Re: Optimizing nbtree ScalarArrayOp execution, allowing multi-column ordered scans, skip scan

From: Peter Geoghegan <pg(at)bowt(dot)ie>
To: Matthias van de Meent <boekewurm+postgres(at)gmail(dot)com>
Cc: PostgreSQL Hackers <pgsql-hackers(at)lists(dot)postgresql(dot)org>, Tom Lane <tgl(at)sss(dot)pgh(dot)pa(dot)us>, Tomas Vondra <tomas(dot)vondra(at)enterprisedb(dot)com>, Jeff Davis <pgsql(at)j-davis(dot)com>, benoit <benoit(at)hopsandfork(dot)com>
Subject: Re: Optimizing nbtree ScalarArrayOp execution, allowing multi-column ordered scans, skip scan
Date: 2023-09-17 23:47:45
Message-ID: CAH2-WzkEyBU9UQM-5GWPcB=WEShAUKcJdvgFuqVHuPuO-iYW0Q@mail.gmail.com
Views: Raw Message | Whole Thread | Download mbox | Resend email
Thread:
Lists: pgsql-hackers

On Wed, Jul 26, 2023 at 6:41 AM Peter Geoghegan <pg(at)bowt(dot)ie> wrote:
> > MDAM seems to require exponential storage for "scan key operations"
> > for conditions on N columns (to be precise, the product of the number
> > of distinct conditions on each column); e.g. an index on mytable
> > (a,b,c,d,e,f,g,h) with conditions "a IN (1, 2) AND b IN (1, 2) AND ...
> > AND h IN (1, 2)" would require 2^8 entries.

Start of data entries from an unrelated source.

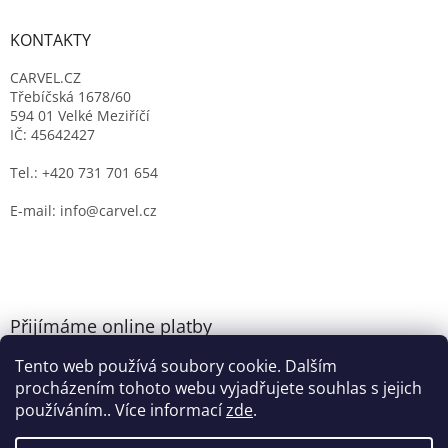
KONTAKTY
CARVEL.CZ
Třebíčská 1678/60
594 01 Velké Meziříčí
IČ: 45642427
Tel.: +420 731 701 654
E-mail: info@carvel.cz
Přijímáme online platby
Tento web používá soubory cookie. Dalším
procházením tohoto webu vyjadřujete souhlas s jejich
používáním.. Více informací
zde
.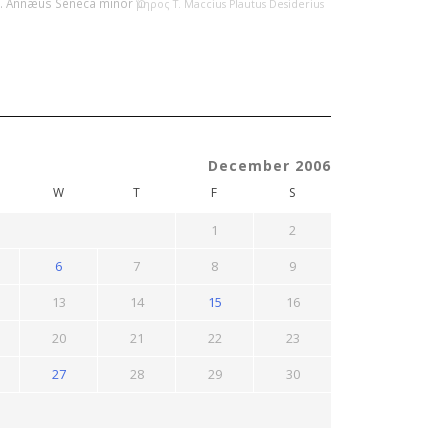
L. Annæus Seneca minor
Ὅμηρος
T. Maccius Plautus
Desiderius
December 2006
W
T
F
S
1
2
6
7
8
9
13
14
15
16
20
21
22
23
27
28
29
30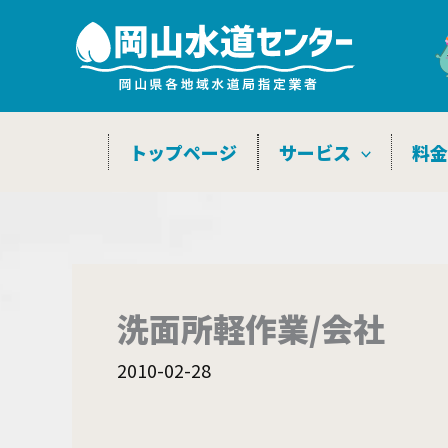
内
容
を
ス
キ
トップページ
サービス
料
ッ
プ
洗面所軽作業/会社
2010-02-28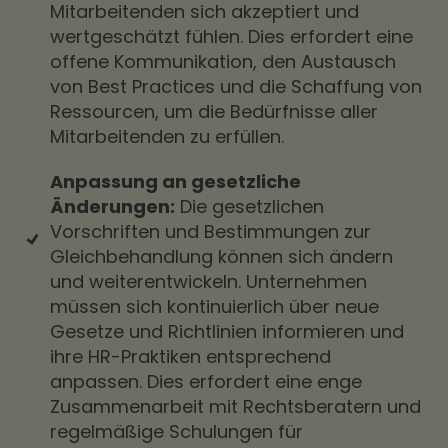
Mitarbeitenden sich akzeptiert und
wertgeschätzt fühlen. Dies erfordert eine
offene Kommunikation, den Austausch
von Best Practices und die Schaffung von
Ressourcen, um die Bedürfnisse aller
Mitarbeitenden zu erfüllen.
Anpassung an gesetzliche
Änderungen:
Die gesetzlichen
Vorschriften und Bestimmungen zur
Gleichbehandlung können sich ändern
und weiterentwickeln. Unternehmen
müssen sich kontinuierlich über neue
Gesetze und Richtlinien informieren und
ihre HR-Praktiken entsprechend
anpassen. Dies erfordert eine enge
Zusammenarbeit mit Rechtsberatern und
regelmäßige Schulungen für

> What you describe is a problem in theory, but I doubt that it's a
> problem in practice. You don't actually have to materialize the
> predicates up-front, or at all. Plus you can skip over them using the
> next index tuple. So skipping works both ways.

Attached is v2, which makes all array key advancement take place using
the "next index tuple" approach (using binary searches to find array
keys using index tuple values). This approach was necessary for fairly
mundane reasons (it limits the amount of work required while holding a
buffer lock), but it also solves quite a few other problems that I
find far more interesting.

It's easy to imagine the state machine from v2 of the patch being
extended for skip scan. My approach "abstracts away" the arrays. For
skip scan, it would more or less behave as if the user had written a
query "WHERE a in (<Every possible value for this column>) AND b = 5
... " -- without actually knowing what the so-called array keys for
the high-order skipped column are (not up front, at least). We'd only
need to track the current "array key" for the scan key on the skipped
column, "a". The state machine would notice when the scan had reached
the next-greatest "a" value in the index (whatever that might be), and
then make that the current value. Finally, the state machine would
effectively instruct its caller to consider repositioning the scan via
a new descent of the index. In other words, almost everything for skip
scan would work just like regular SAOPs -- and any differences would
be well encapsulated.

But it's not just skip scan. This approach also enables thinking of
SAOP index scans (using nbtree) as just another type of indexable
clause, without any special restrictions (compared to true indexable
operators such as "=", say). Particularly in the planner. That was
always the general thrust of teaching nbtree about SAOPs, from the
start. But it's something that should be totally embraced IMV. That's
just what the patch proposes to do.

In particular, the patch now:

1. Entirely removes the long-standing restriction on generating path
keys for index paths with SAOPs, even when there are inequalities on a
high order column present. You can mix SAOPs together with other
clause types, arbitrarily, and everything still works and works
efficiently.

For example, the regression test expected output for this query/test
(from bugfix commit 807a40c5) is updated by the patch, as shown here:

explain (costs off)
SELECT thousand, tenthous FROM tenk1
WHERE thousand < 2 AND tenthous IN (1001,3000)
ORDER BY thousand;
- QUERY PLAN
---------------------------------------------------------------------------------------
- Sort
- Sort Key: thousand
- -> Index Scan using tenk1_thous_tenthous on tenk1
- Index Cond: ((thousand < 2) AND (tenthous = ANY
('{1001,3000}'::integer[])))
-(4 rows)
+ QUERY PLAN
+--------------------------------------------------------------------------------
+ Index Scan using tenk1_thous_tenthous on tenk1
+ Index Cond: ((thousand < 2) AND (tenthous = ANY ('{1001,3000}'::integer[])))
+(2 rows)

We don't need a sort node anymore -- even though the leading column
here (thousand) uses an inequality, a particularly tricky case. Now
it's an index scan, much like any other, with no particular
restrictions caused by using a SAOP.

2. Adds an nbtree strategy for non-required equality array scan keys,
which is built on the same state machine, with only minor differences
to deal with column values "appearing out of key space order".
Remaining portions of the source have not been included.